- Serves: 4
- Cook Time: 25 minutes
- Prep Time: 5 minutes
- Effort: easy
- about 750ml vegetable, chicken or fish stock
- 2 tbsp olive oil
- 1 large leek, finely sliced
- 250 g risotto rice
- 125 ml white wine or dry sherry
- 1 undyed smoked haddock fillet, finely chopped
- 1 spring onion, finely chopped, to garnish
- 1 tbsp parsley, finely chopped, to garnish
- black pepper
1. Pour the stock into a small saucepan and slowly bring it to a simmer.
2. In a large saucepan, heat the oil. Add the sliced leek and cook, stirring, over a medium heat for 5 minutes or until wilted and golden. Add the rice and cook, stirring, for 3 minutes or until the rice grains are glistening with oil and are becoming fragrant.

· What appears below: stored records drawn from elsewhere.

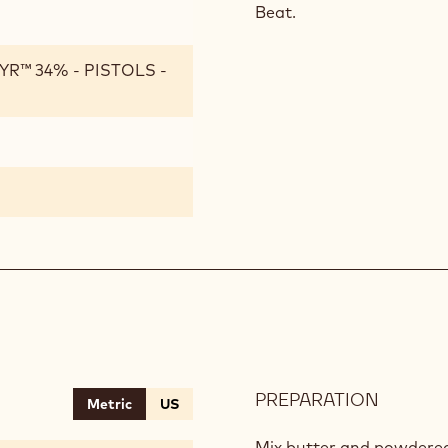
Beat.
R™ 34% - PISTOLS -
PREPARATION
:
Metric
US
BLACK
SABLE
Mix butter and powdered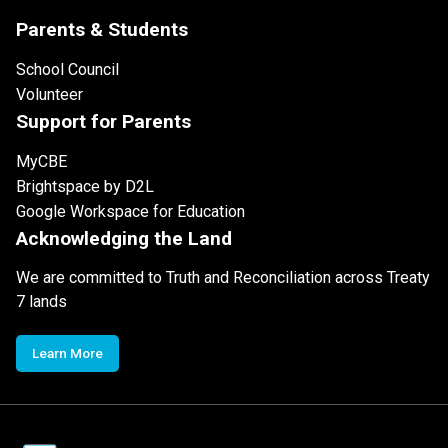
Parents & Students
School Council
Volunteer
Support for Parents
MyCBE
Brightspace by D2L
Google Workspace for Education
Acknowledging the Land
We are committed to Truth and Reconciliation across Treaty
7 lands
Learn More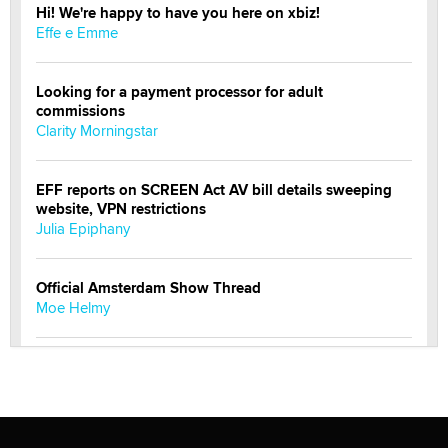
Hi! We're happy to have you here on xbiz!
Effe e Emme
Looking for a payment processor for adult
commissions
Clarity Morningstar
EFF reports on SCREEN Act AV bill details sweeping
website, VPN restrictions
Julia Epiphany
Official Amsterdam Show Thread
Moe Helmy
OnlyFans stars' images are being used to scam fans...
Reba Rocket
The most valuable thing hiding in your data might not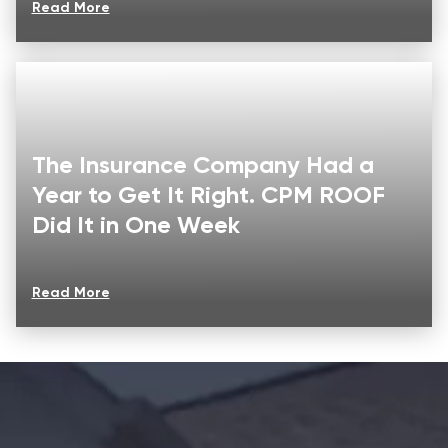
Read More
The Insurance Company Had a
Year to Get It Right. CPM ROOF
Did It in One Week
Read More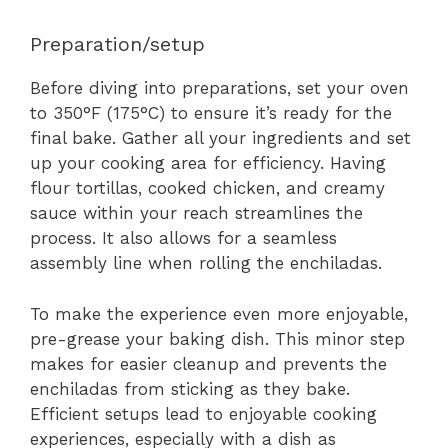
Preparation/setup
Before diving into preparations, set your oven
to 350°F (175°C) to ensure it’s ready for the
final bake. Gather all your ingredients and set
up your cooking area for efficiency. Having
flour tortillas, cooked chicken, and creamy
sauce within your reach streamlines the
process. It also allows for a seamless
assembly line when rolling the enchiladas.
To make the experience even more enjoyable,
pre-grease your baking dish. This minor step
makes for easier cleanup and prevents the
enchiladas from sticking as they bake.
Efficient setups lead to enjoyable cooking
experiences, especially with a dish as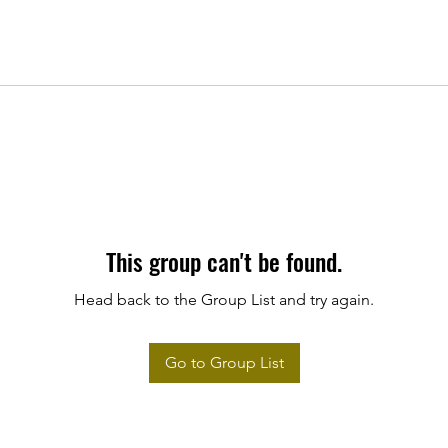
This group can't be found.
Head back to the Group List and try again.
Go to Group List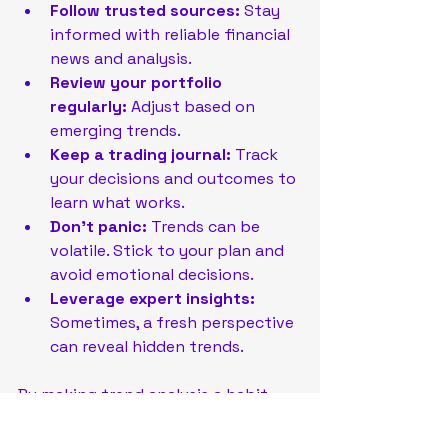
Follow trusted sources:
 Stay 
informed with reliable financial 
news and analysis.
Review your portfolio 
regularly:
 Adjust based on 
emerging trends.
Keep a trading journal:
 Track 
your decisions and outcomes to 
learn what works.
Don’t panic:
 Trends can be 
volatile. Stick to your plan and 
avoid emotional decisions.
Leverage expert insights:
Sometimes, a fresh perspective 
can reveal hidden trends.
By making trend analysis a habit, 
you sharpen your investment 
instincts and improve your chances 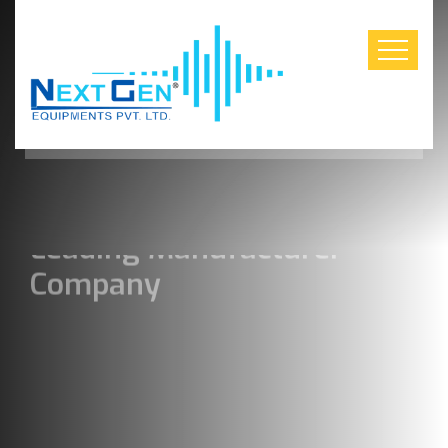
Construction Industry Leaders
Leading Manufacturer
Company
Industry with solutions for
everyone beyond horizon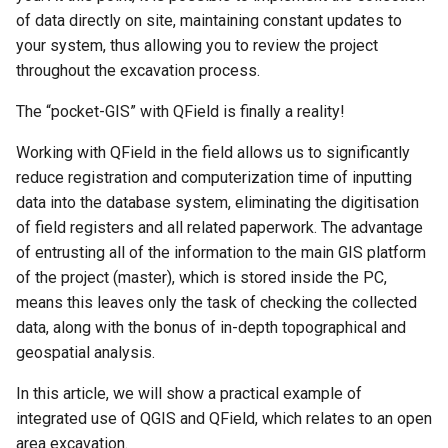
of data directly on site, maintaining constant updates to
c
your system, thus allowing you to review the project
throughout the excavation process.
h
e
The “pocket-GIS” with QField is finally a reality!
Working with QField in the field allows us to significantly
reduce registration and computerization time of inputting
data into the database system, eliminating the digitisation
of field registers and all related paperwork. The advantage
of entrusting all of the information to the main GIS platform
of the project (master), which is stored inside the PC,
means this leaves only the task of checking the collected
data, along with the bonus of in-depth topographical and
geospatial analysis.
In this article, we will show a practical example of
integrated use of QGIS and QField, which relates to an open
area excavation.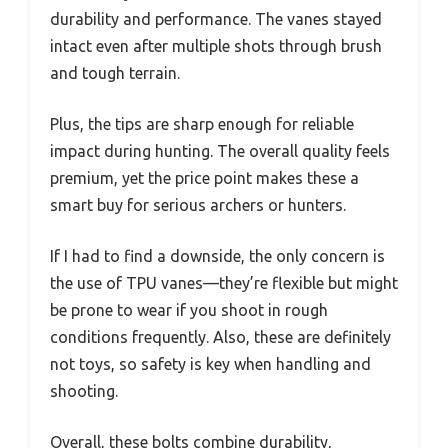
durability and performance. The vanes stayed
intact even after multiple shots through brush
and tough terrain.
Plus, the tips are sharp enough for reliable
impact during hunting. The overall quality feels
premium, yet the price point makes these a
smart buy for serious archers or hunters.
If I had to find a downside, the only concern is
the use of TPU vanes—they’re flexible but might
be prone to wear if you shoot in rough
conditions frequently. Also, these are definitely
not toys, so safety is key when handling and
shooting.
Overall, these bolts combine durability,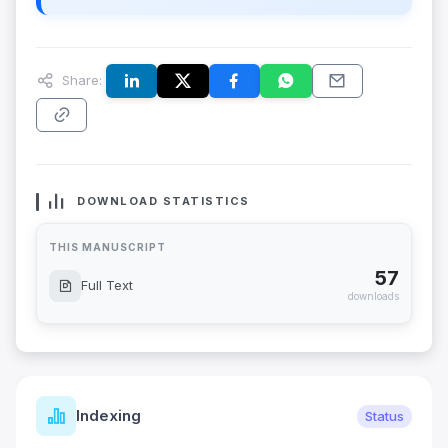
Share:
DOWNLOAD STATISTICS
THIS MANUSCRIPT
57
Full Text
downloads
Indexing
Status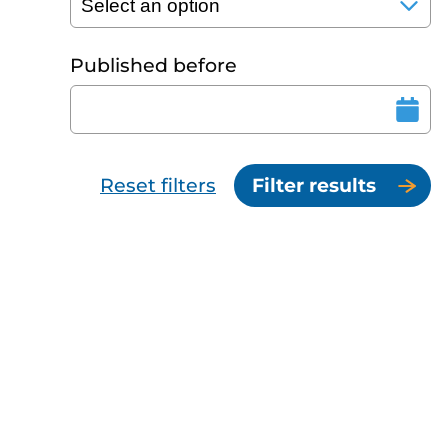
Published before
Reset filters
Filter results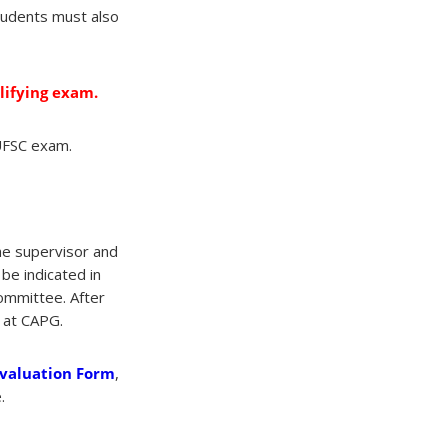
tudents must also
lifying exam.
UFSC exam.
he supervisor and
be indicated in
committee. After
t at CAPG.
Evaluation Form
,
.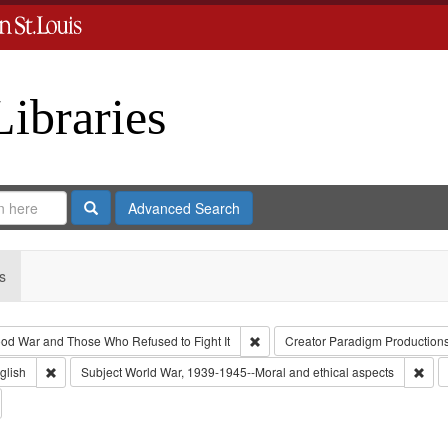
Libraries
Search
Advanced Search
s
Remove constraint Collection: Th
od War and Those Who Refused to Fight It
Creator
Paradigm Production
 Type: Collection
Remove constraint Language: English
Remo
glish
Subject
World War, 1939-1945--Moral and ethical aspects
emove constraint Subject: Conscientious objectors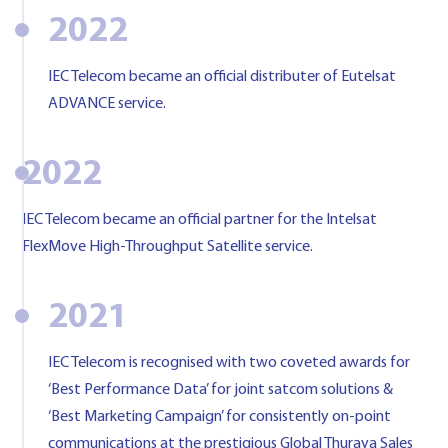
2022
IEC Telecom became an official distributer of Eutelsat
ADVANCE service.
2022
IEC Telecom became an official partner for the Intelsat
FlexMove High-Throughput Satellite service.
2021
IEC Telecom is recognised with two coveted awards for
‘Best Performance Data’ for joint satcom solutions &
‘Best Marketing Campaign’ for consistently on-point
communications at the prestigious Global Thuraya Sales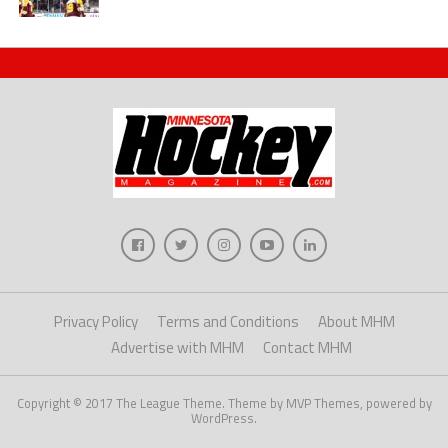
Privacy Policy
Terms and Conditions
About MHM
Advertise with MHM
Contact MHM
Copyright © 2017 The League Theme. Theme by MVP Themes, powered by
WordPress.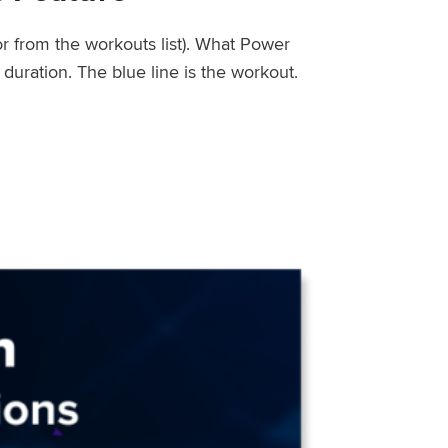
or from the workouts list). What Power
uration. The blue line is the workout.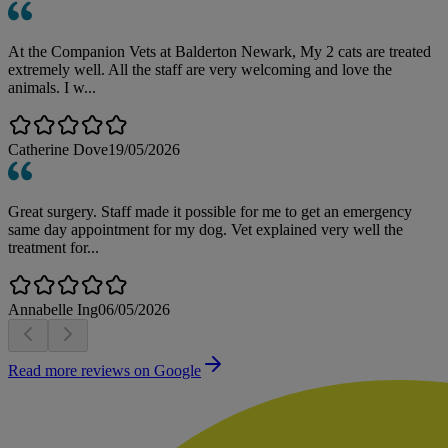
At the Companion Vets at Balderton Newark, My 2 cats are treated
extremely well. All the staff are very welcoming and love the
animals. I w...
Catherine Dove
19/05/2026
Great surgery. Staff made it possible for me to get an emergency
same day appointment for my dog. Vet explained very well the
treatment for...
Annabelle Ing
06/05/2026
Read more reviews on Google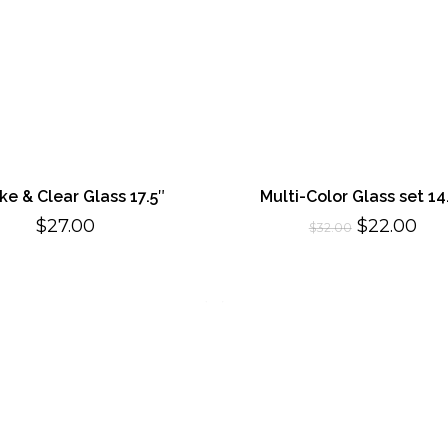
e & Clear Glass 17.5″
Multi-Color Glass set 14
Original
Cur
$
27.00
$
22.00
$
32.00
price
pri
was:
is:
$32.00.
$22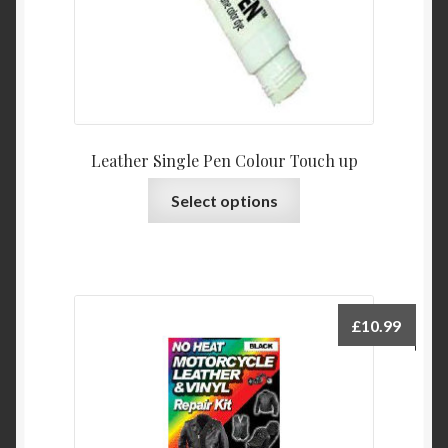
Leather Single Pen Colour Touch up
This
Select options
product
has
multiple
variants.
The
£
10.99
options
may
be
chosen
on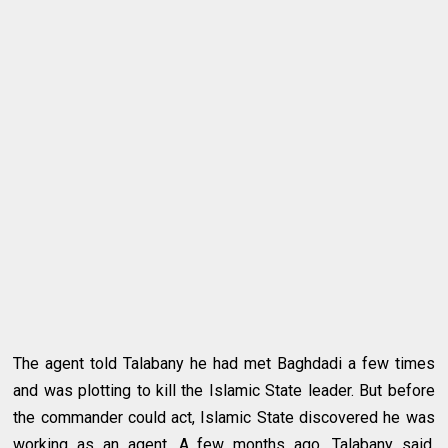
The agent told Talabany he had met Baghdadi a few times
and was plotting to kill the Islamic State leader. But before
the commander could act, Islamic State discovered he was
working as an agent. A few months ago, Talabany said,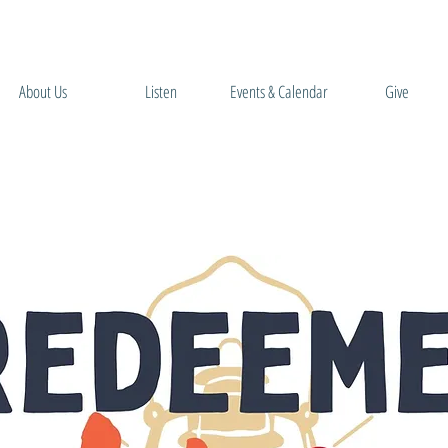
About Us
Listen
Events & Calendar
Give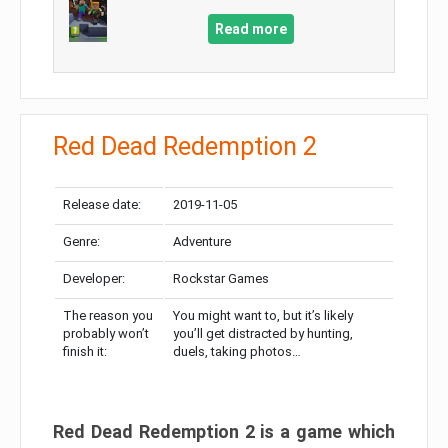
Read more
Red Dead Redemption 2
Release date:
2019-11-05
Genre:
Adventure
Developer:
Rockstar Games
The reason you
You might want to, but it’s likely
probably won’t
you’ll get distracted by hunting,
finish it:
duels, taking photos…
Red Dead Redemption 2 is a game which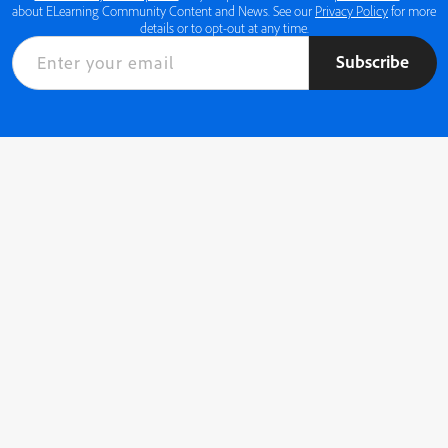
about ELearning Community Content and News. See our
Privacy Policy
for more
details or to opt-out at any time.
Subscribe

3. Pour the white wine or sherry into the rice and allow it to bubble away. Add a ladle of hot stock from the other saucepan and cook, stirring, until it has been absorbed by the rice. Add another ladle of hot stock and cook, stirring, until it has been absorbed by the rice. Repeat this process for about 17 minutes or until the rice is just tender and still has some bite to it.
4. Add another ladle of hot stock and stir the chopped smoked haddock into the rice. Continue cooking for another 2-3 minutes. Season to taste with a little salt and plenty of black pepper. Divide amongst serving dishes and scatter with the finely chopped spring onion and parsley before serving.